Lines holding the string "nhân" in the listing below are to be copied.

Start of RECORDS FOR THE TASK

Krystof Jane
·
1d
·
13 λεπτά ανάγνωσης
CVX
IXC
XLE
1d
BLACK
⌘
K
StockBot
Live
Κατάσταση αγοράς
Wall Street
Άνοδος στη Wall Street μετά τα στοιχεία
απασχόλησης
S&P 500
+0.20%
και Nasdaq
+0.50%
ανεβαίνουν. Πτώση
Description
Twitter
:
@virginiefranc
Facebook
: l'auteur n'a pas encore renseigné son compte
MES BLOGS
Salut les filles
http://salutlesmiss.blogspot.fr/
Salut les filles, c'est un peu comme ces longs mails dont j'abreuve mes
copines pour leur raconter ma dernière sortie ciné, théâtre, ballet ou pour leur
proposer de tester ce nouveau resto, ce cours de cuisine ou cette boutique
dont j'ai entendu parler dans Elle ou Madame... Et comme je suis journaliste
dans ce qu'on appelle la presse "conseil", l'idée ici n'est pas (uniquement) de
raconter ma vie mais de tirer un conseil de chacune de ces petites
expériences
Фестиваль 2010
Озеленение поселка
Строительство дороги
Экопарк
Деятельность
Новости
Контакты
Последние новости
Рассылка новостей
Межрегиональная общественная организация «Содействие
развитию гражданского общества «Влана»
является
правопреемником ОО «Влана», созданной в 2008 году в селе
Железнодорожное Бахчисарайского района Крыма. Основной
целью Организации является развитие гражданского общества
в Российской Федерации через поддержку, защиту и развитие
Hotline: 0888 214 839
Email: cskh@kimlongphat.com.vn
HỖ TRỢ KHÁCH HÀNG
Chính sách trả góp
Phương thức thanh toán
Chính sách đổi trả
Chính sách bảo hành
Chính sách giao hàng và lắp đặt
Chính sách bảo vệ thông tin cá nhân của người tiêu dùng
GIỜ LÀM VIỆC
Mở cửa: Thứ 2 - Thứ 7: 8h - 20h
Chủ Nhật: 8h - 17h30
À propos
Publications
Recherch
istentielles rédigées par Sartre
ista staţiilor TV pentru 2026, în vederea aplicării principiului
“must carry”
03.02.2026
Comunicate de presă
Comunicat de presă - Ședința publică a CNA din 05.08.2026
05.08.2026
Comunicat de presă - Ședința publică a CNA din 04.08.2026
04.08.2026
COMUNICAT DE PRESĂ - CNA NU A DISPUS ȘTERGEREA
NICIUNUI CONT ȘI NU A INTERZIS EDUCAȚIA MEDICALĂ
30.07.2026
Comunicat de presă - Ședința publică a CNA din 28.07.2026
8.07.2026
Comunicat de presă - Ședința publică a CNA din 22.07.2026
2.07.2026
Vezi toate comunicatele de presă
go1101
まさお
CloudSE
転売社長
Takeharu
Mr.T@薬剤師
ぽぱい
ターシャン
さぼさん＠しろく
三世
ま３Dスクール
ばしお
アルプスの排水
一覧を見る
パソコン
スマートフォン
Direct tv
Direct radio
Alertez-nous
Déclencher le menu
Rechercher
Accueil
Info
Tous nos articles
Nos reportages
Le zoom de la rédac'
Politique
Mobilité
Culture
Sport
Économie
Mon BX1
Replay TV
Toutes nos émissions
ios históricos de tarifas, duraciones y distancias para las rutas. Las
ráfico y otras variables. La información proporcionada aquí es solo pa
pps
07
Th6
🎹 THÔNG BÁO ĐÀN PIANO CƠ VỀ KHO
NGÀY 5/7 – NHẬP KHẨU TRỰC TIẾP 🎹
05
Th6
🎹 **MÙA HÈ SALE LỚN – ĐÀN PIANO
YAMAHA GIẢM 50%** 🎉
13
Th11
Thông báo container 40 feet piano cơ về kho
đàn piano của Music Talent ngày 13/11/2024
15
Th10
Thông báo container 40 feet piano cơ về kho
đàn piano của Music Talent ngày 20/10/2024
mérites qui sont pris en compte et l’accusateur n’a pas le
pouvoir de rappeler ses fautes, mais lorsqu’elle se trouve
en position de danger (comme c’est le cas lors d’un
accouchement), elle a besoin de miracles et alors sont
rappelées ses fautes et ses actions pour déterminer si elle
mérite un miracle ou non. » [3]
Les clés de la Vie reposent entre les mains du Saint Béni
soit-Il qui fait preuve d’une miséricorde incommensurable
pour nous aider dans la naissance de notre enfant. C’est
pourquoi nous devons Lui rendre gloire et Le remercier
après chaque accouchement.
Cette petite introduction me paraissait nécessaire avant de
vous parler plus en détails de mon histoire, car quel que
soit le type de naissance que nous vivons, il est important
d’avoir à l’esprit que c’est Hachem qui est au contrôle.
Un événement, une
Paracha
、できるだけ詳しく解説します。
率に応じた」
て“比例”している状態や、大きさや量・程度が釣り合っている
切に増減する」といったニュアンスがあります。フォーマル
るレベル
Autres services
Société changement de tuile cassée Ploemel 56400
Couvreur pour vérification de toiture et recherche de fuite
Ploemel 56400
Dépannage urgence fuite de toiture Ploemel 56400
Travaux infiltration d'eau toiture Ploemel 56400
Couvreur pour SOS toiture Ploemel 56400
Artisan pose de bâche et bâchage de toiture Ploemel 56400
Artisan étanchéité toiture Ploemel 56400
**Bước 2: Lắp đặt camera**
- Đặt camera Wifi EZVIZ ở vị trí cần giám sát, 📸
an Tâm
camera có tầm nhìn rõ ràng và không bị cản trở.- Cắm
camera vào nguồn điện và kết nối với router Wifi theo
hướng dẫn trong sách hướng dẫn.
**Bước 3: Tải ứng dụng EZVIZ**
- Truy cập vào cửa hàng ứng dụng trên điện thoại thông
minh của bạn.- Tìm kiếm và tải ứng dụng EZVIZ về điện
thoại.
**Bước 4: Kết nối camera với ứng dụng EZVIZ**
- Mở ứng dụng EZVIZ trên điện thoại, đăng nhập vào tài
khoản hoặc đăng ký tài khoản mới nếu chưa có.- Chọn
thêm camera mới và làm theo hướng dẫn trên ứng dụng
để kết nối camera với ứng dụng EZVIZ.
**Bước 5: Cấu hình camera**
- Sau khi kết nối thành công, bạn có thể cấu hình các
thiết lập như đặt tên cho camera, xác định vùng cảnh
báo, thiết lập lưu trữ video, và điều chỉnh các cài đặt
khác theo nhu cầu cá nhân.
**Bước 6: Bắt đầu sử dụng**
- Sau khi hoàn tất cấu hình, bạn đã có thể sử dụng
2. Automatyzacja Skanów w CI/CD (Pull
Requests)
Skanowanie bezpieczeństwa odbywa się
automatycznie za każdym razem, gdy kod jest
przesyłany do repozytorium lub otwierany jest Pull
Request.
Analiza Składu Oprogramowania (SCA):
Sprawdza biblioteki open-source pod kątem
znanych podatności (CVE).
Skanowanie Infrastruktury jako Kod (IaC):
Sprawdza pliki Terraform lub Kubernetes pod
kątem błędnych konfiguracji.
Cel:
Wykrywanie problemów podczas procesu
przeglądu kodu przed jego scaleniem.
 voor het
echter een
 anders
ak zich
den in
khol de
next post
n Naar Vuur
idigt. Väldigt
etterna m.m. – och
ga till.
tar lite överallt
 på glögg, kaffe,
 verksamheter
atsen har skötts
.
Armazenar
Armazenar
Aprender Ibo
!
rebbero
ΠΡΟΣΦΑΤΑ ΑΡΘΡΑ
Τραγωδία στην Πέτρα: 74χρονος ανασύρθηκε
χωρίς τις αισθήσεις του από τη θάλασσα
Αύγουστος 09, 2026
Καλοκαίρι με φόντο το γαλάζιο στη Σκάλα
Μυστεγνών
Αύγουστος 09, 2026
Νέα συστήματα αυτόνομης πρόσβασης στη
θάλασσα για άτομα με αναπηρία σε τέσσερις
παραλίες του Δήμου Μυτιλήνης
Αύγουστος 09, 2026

End of RECORDS FOR THE TASK

◆ PROBLEM SOLUTION
Chính sách bảo vệ thông tin cá nhân của người tiêu dùng
khác theo nhu cầu cá nhân.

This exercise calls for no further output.